THE DATA
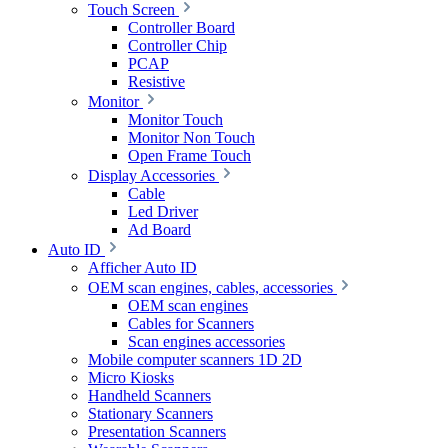
Touch Screen
Controller Board
Controller Chip
PCAP
Resistive
Monitor
Monitor Touch
Monitor Non Touch
Open Frame Touch
Display Accessories
Cable
Led Driver
Ad Board
Auto ID
Afficher Auto ID
OEM scan engines, cables, accessories
OEM scan engines
Cables for Scanners
Scan engines accessories
Mobile computer scanners 1D 2D
Micro Kiosks
Handheld Scanners
Stationary Scanners
Presentation Scanners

EXERCISE BRIEF
Starting with the line that contains "Micro Kiosks", print each line through the last one in the listing. Include both end lines and add nothing.

RESULT FOR THIS EXERCISE
Micro Kiosks
Handheld Scanners
Stationary Scanners
Presentation Scanners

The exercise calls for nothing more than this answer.